There are also murmurs over the fact that the Pawar-led Opposition’s target in the House seem to be exclusively Shinde Sena leaders. This session, four of them have been facing attacks, , including Shinde, Agriculture Minister Abdul Sattar, Industries Minister Uday Samant and Food and Drug Administration Minister Sanjay Rathod. Some leaders suggest that the BJP, especially Fadnavis, has been providing information against the Shinde group ministers to the NCP.
On Wednesday though, Fadnavis was seen aggressively defending Sattar over allegations regarding Teacher Eligibility Test (TET) and land regularisation scams.
MVA leaders in private also question Pawar’s strategy of boycotting the House proceedings after raising the said allegations, thus leaving the field clear for the ruling side to provide explanations. Sources confirmed that MVA partners Congress and Uddhav Sena had decided to not let the House function, demanding Sattar’s resignation. However, after raising the issue, Pawar appeared to accept the explanation given by Fadnavis without protest.
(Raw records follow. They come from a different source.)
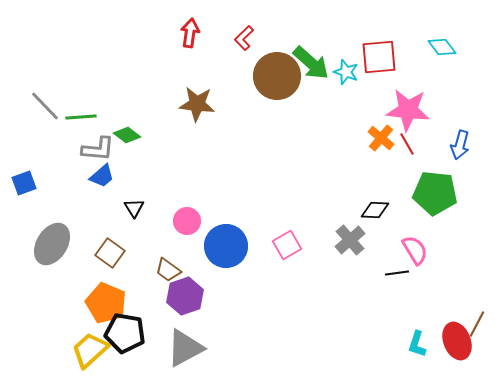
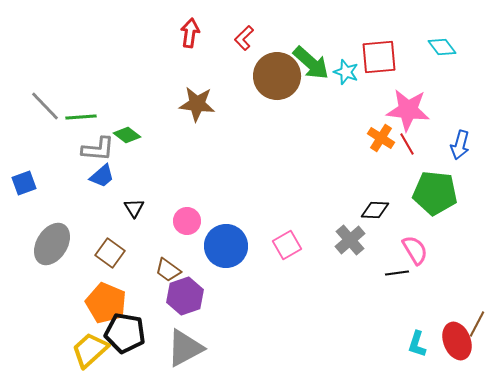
orange cross: rotated 8 degrees counterclockwise
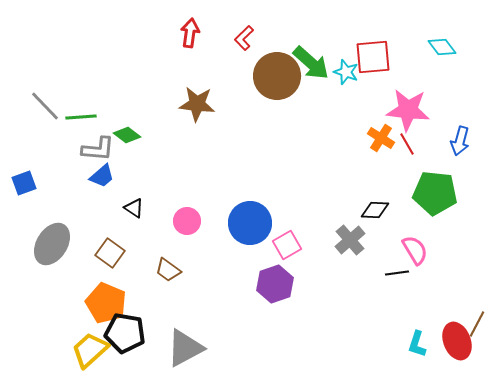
red square: moved 6 px left
blue arrow: moved 4 px up
black triangle: rotated 25 degrees counterclockwise
blue circle: moved 24 px right, 23 px up
purple hexagon: moved 90 px right, 12 px up
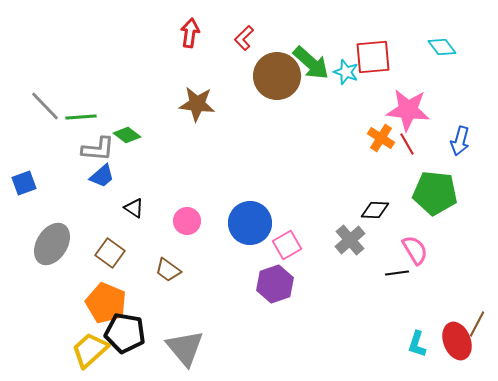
gray triangle: rotated 42 degrees counterclockwise
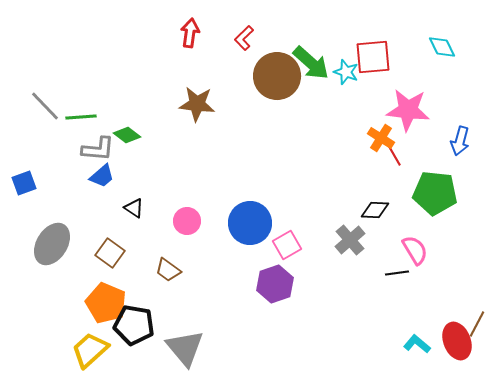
cyan diamond: rotated 12 degrees clockwise
red line: moved 13 px left, 11 px down
black pentagon: moved 9 px right, 8 px up
cyan L-shape: rotated 112 degrees clockwise
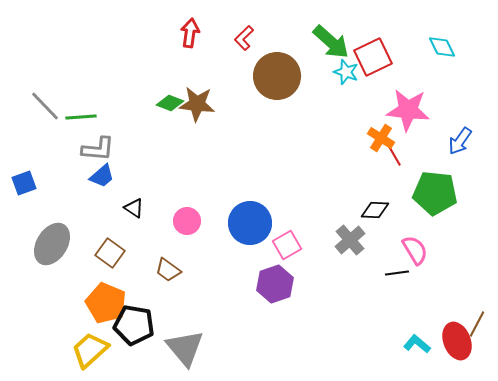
red square: rotated 21 degrees counterclockwise
green arrow: moved 20 px right, 21 px up
green diamond: moved 43 px right, 32 px up; rotated 16 degrees counterclockwise
blue arrow: rotated 20 degrees clockwise
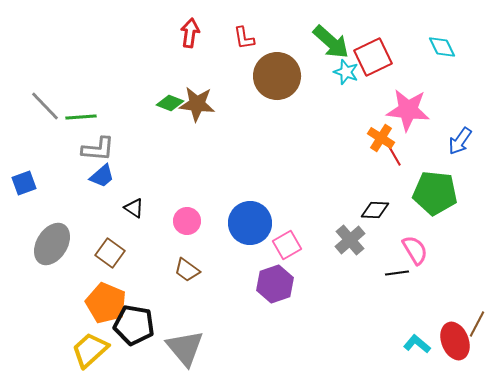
red L-shape: rotated 55 degrees counterclockwise
brown trapezoid: moved 19 px right
red ellipse: moved 2 px left
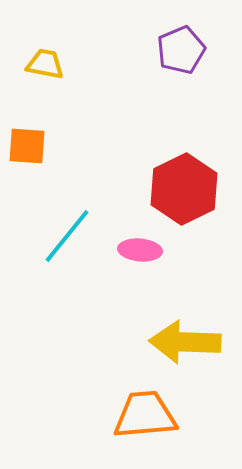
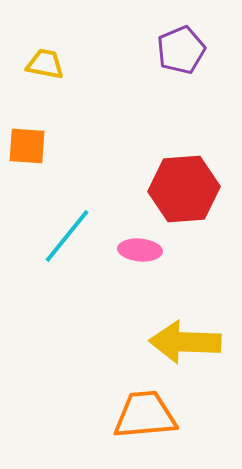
red hexagon: rotated 22 degrees clockwise
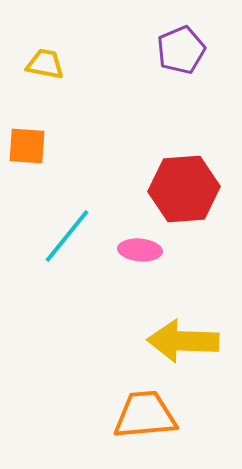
yellow arrow: moved 2 px left, 1 px up
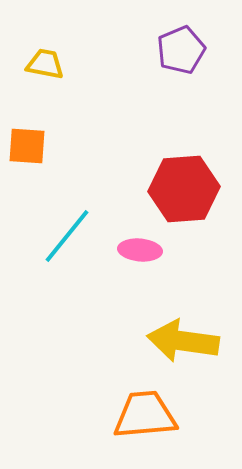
yellow arrow: rotated 6 degrees clockwise
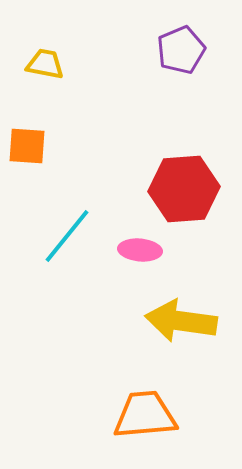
yellow arrow: moved 2 px left, 20 px up
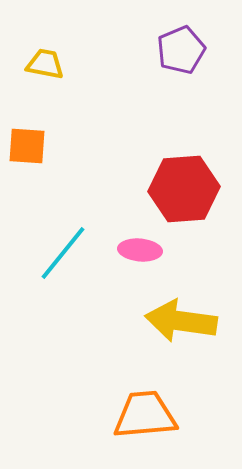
cyan line: moved 4 px left, 17 px down
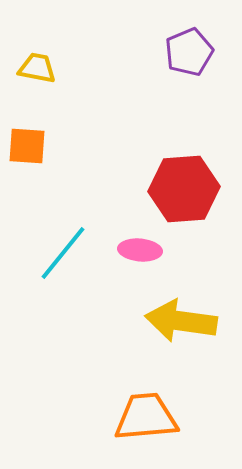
purple pentagon: moved 8 px right, 2 px down
yellow trapezoid: moved 8 px left, 4 px down
orange trapezoid: moved 1 px right, 2 px down
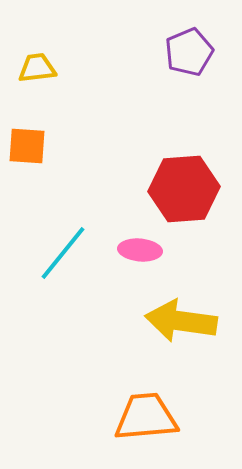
yellow trapezoid: rotated 18 degrees counterclockwise
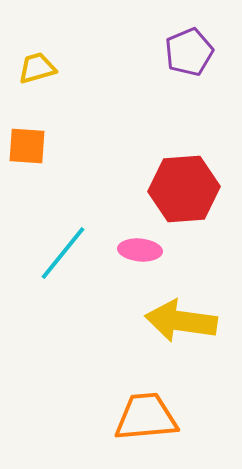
yellow trapezoid: rotated 9 degrees counterclockwise
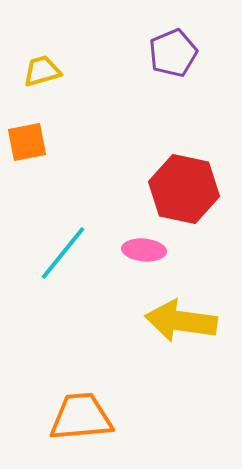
purple pentagon: moved 16 px left, 1 px down
yellow trapezoid: moved 5 px right, 3 px down
orange square: moved 4 px up; rotated 15 degrees counterclockwise
red hexagon: rotated 16 degrees clockwise
pink ellipse: moved 4 px right
orange trapezoid: moved 65 px left
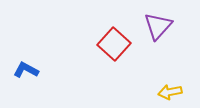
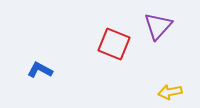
red square: rotated 20 degrees counterclockwise
blue L-shape: moved 14 px right
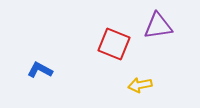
purple triangle: rotated 40 degrees clockwise
yellow arrow: moved 30 px left, 7 px up
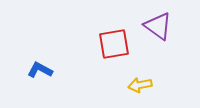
purple triangle: rotated 44 degrees clockwise
red square: rotated 32 degrees counterclockwise
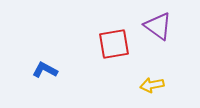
blue L-shape: moved 5 px right
yellow arrow: moved 12 px right
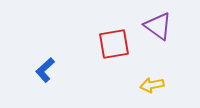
blue L-shape: rotated 70 degrees counterclockwise
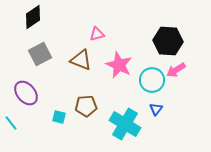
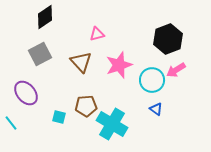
black diamond: moved 12 px right
black hexagon: moved 2 px up; rotated 24 degrees counterclockwise
brown triangle: moved 2 px down; rotated 25 degrees clockwise
pink star: rotated 28 degrees clockwise
blue triangle: rotated 32 degrees counterclockwise
cyan cross: moved 13 px left
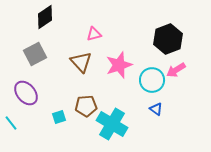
pink triangle: moved 3 px left
gray square: moved 5 px left
cyan square: rotated 32 degrees counterclockwise
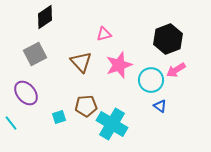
pink triangle: moved 10 px right
cyan circle: moved 1 px left
blue triangle: moved 4 px right, 3 px up
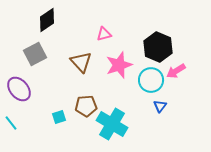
black diamond: moved 2 px right, 3 px down
black hexagon: moved 10 px left, 8 px down; rotated 16 degrees counterclockwise
pink arrow: moved 1 px down
purple ellipse: moved 7 px left, 4 px up
blue triangle: rotated 32 degrees clockwise
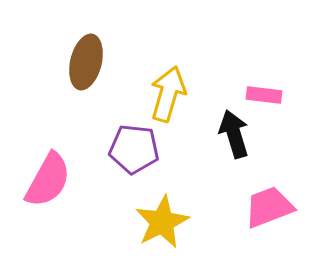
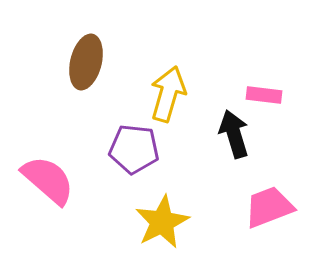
pink semicircle: rotated 78 degrees counterclockwise
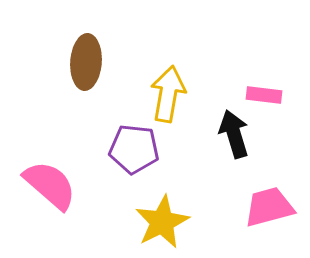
brown ellipse: rotated 10 degrees counterclockwise
yellow arrow: rotated 6 degrees counterclockwise
pink semicircle: moved 2 px right, 5 px down
pink trapezoid: rotated 6 degrees clockwise
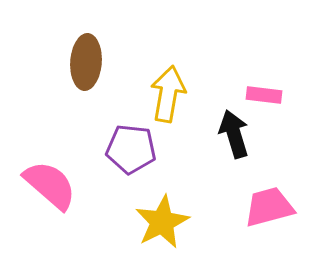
purple pentagon: moved 3 px left
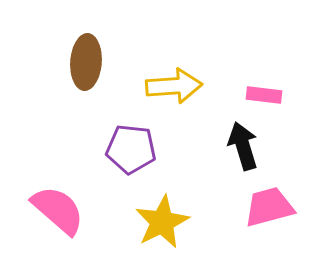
yellow arrow: moved 6 px right, 8 px up; rotated 76 degrees clockwise
black arrow: moved 9 px right, 12 px down
pink semicircle: moved 8 px right, 25 px down
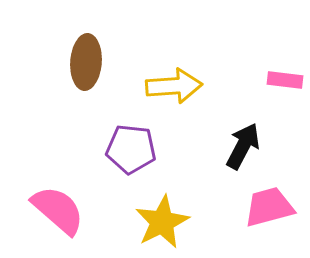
pink rectangle: moved 21 px right, 15 px up
black arrow: rotated 45 degrees clockwise
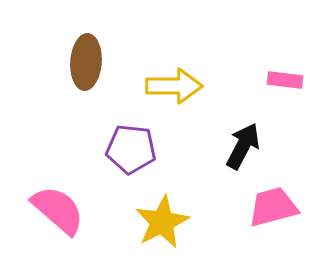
yellow arrow: rotated 4 degrees clockwise
pink trapezoid: moved 4 px right
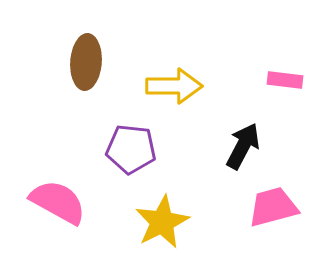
pink semicircle: moved 8 px up; rotated 12 degrees counterclockwise
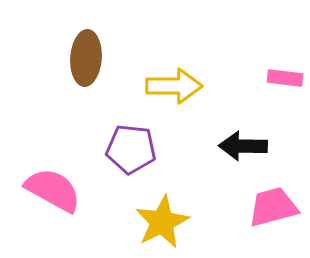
brown ellipse: moved 4 px up
pink rectangle: moved 2 px up
black arrow: rotated 117 degrees counterclockwise
pink semicircle: moved 5 px left, 12 px up
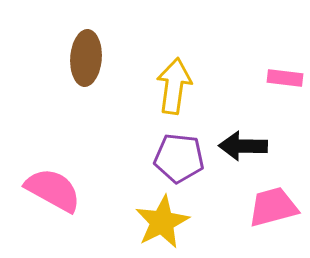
yellow arrow: rotated 82 degrees counterclockwise
purple pentagon: moved 48 px right, 9 px down
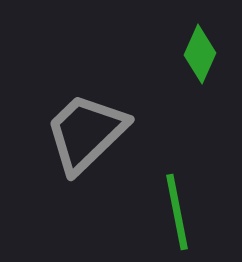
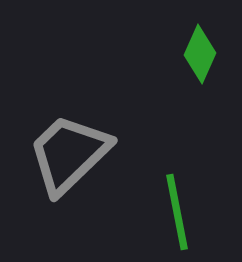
gray trapezoid: moved 17 px left, 21 px down
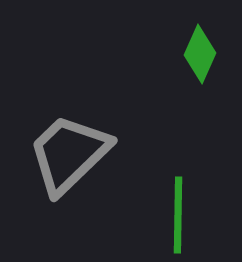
green line: moved 1 px right, 3 px down; rotated 12 degrees clockwise
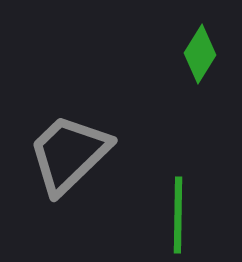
green diamond: rotated 8 degrees clockwise
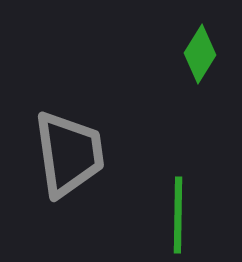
gray trapezoid: rotated 126 degrees clockwise
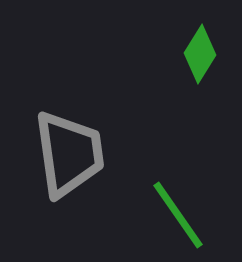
green line: rotated 36 degrees counterclockwise
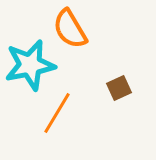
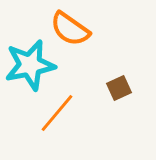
orange semicircle: rotated 24 degrees counterclockwise
orange line: rotated 9 degrees clockwise
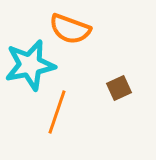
orange semicircle: rotated 15 degrees counterclockwise
orange line: moved 1 px up; rotated 21 degrees counterclockwise
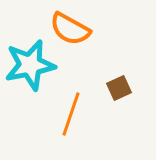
orange semicircle: rotated 9 degrees clockwise
orange line: moved 14 px right, 2 px down
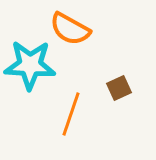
cyan star: rotated 15 degrees clockwise
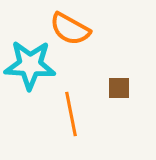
brown square: rotated 25 degrees clockwise
orange line: rotated 30 degrees counterclockwise
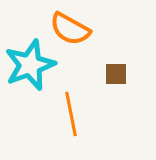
cyan star: rotated 24 degrees counterclockwise
brown square: moved 3 px left, 14 px up
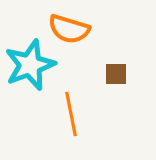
orange semicircle: moved 1 px left; rotated 12 degrees counterclockwise
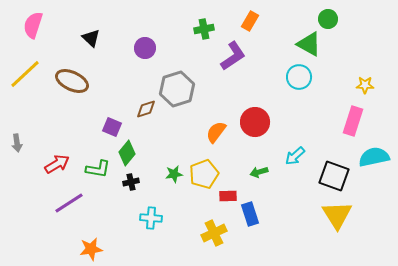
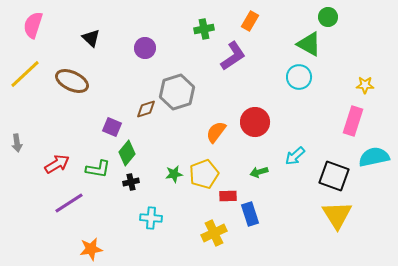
green circle: moved 2 px up
gray hexagon: moved 3 px down
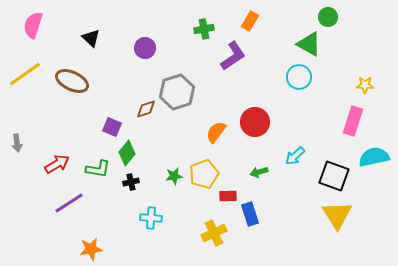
yellow line: rotated 8 degrees clockwise
green star: moved 2 px down
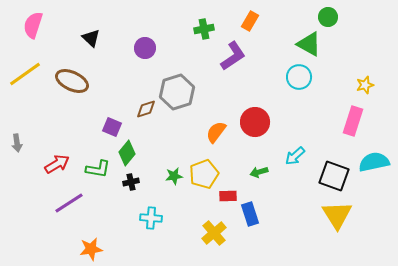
yellow star: rotated 18 degrees counterclockwise
cyan semicircle: moved 5 px down
yellow cross: rotated 15 degrees counterclockwise
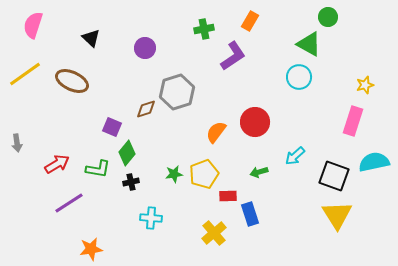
green star: moved 2 px up
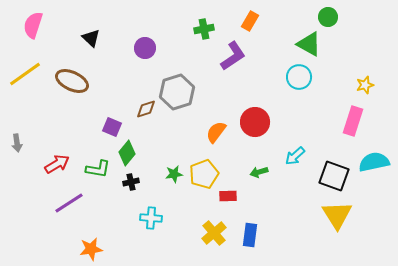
blue rectangle: moved 21 px down; rotated 25 degrees clockwise
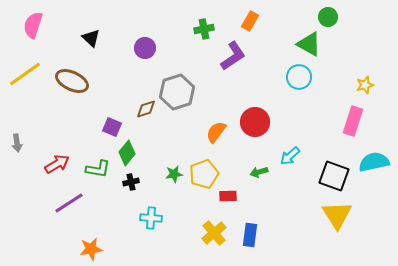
cyan arrow: moved 5 px left
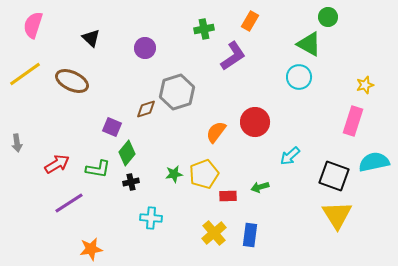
green arrow: moved 1 px right, 15 px down
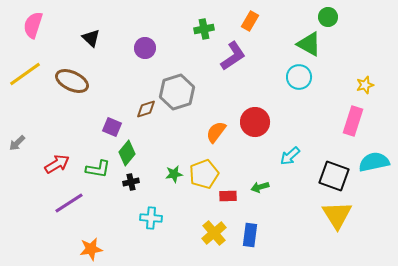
gray arrow: rotated 54 degrees clockwise
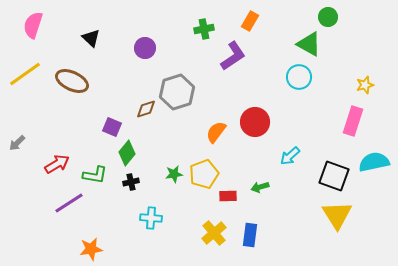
green L-shape: moved 3 px left, 6 px down
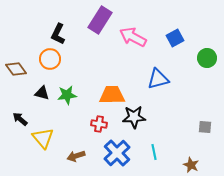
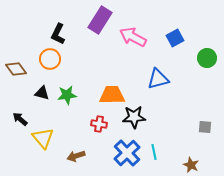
blue cross: moved 10 px right
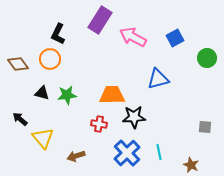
brown diamond: moved 2 px right, 5 px up
cyan line: moved 5 px right
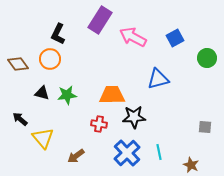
brown arrow: rotated 18 degrees counterclockwise
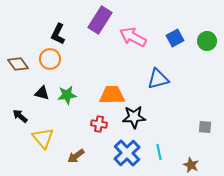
green circle: moved 17 px up
black arrow: moved 3 px up
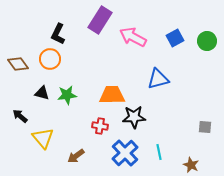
red cross: moved 1 px right, 2 px down
blue cross: moved 2 px left
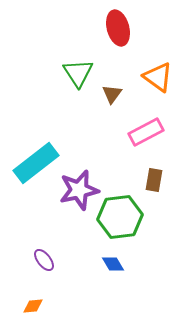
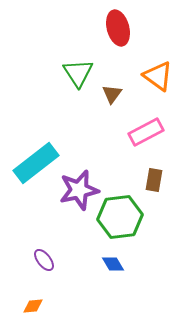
orange triangle: moved 1 px up
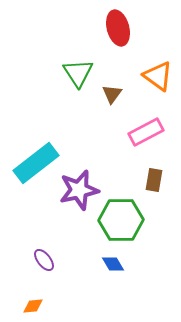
green hexagon: moved 1 px right, 3 px down; rotated 6 degrees clockwise
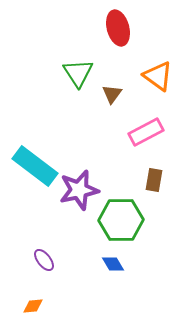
cyan rectangle: moved 1 px left, 3 px down; rotated 75 degrees clockwise
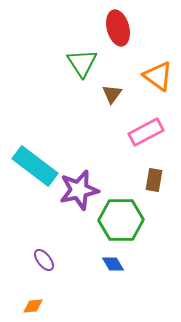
green triangle: moved 4 px right, 10 px up
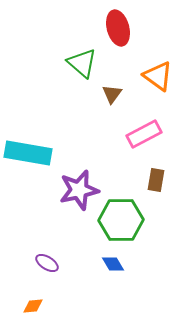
green triangle: rotated 16 degrees counterclockwise
pink rectangle: moved 2 px left, 2 px down
cyan rectangle: moved 7 px left, 13 px up; rotated 27 degrees counterclockwise
brown rectangle: moved 2 px right
purple ellipse: moved 3 px right, 3 px down; rotated 20 degrees counterclockwise
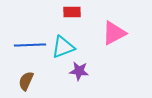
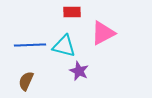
pink triangle: moved 11 px left
cyan triangle: moved 1 px right, 1 px up; rotated 35 degrees clockwise
purple star: rotated 18 degrees clockwise
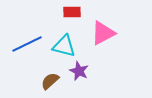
blue line: moved 3 px left, 1 px up; rotated 24 degrees counterclockwise
brown semicircle: moved 24 px right; rotated 24 degrees clockwise
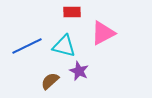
blue line: moved 2 px down
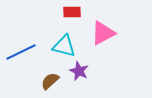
blue line: moved 6 px left, 6 px down
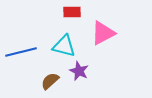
blue line: rotated 12 degrees clockwise
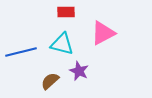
red rectangle: moved 6 px left
cyan triangle: moved 2 px left, 2 px up
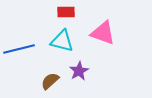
pink triangle: rotated 48 degrees clockwise
cyan triangle: moved 3 px up
blue line: moved 2 px left, 3 px up
purple star: rotated 18 degrees clockwise
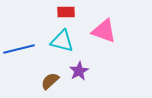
pink triangle: moved 1 px right, 2 px up
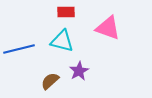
pink triangle: moved 4 px right, 3 px up
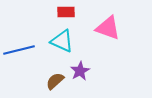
cyan triangle: rotated 10 degrees clockwise
blue line: moved 1 px down
purple star: moved 1 px right
brown semicircle: moved 5 px right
The Congress, in fact, has noticeably stayed away from active participation throughout the Winter Session in such Opposition attacks. A former Congress minister of state, who skipped the session for a week, did not deny that the party’s “indifference” was deliberate. “Isn’t it out in the open, for everyone to see?” he said, adding that not only were just Shinde’s ministers being targeted, the focus seems to be on those considered “difficult”.
A senior Congress leader and former Chief Minister said that the “bonhomie” between Pawar and Fadnavis was evident. At the same time, he was in favour of sticking together as Opposition, he said, “as the charges would still damage the ruling side”.
While the Congress’s displeasure at the MVA’s functioning as Opposition is muted, the Uddhav Shiv Sena has barely contained its displeasure.
Reduced to just 16 MLAs due to the Shinde-led rebellion, the Uddhav Sena is a very junior partner in the MVA coalition now, especially in the House, where Ajit Pawar holds sway as the Leader of the Opposition — a situation that cannot be to its liking.
“We are doing our job as Opposition against the unconstitutional government of Maharashtra. I don’t know about anything else ,” Ambadas Danve, the Leader of Opposition in the Legislative Council, and Uddhav Sena leader, said when asked about Pawar using a government flight.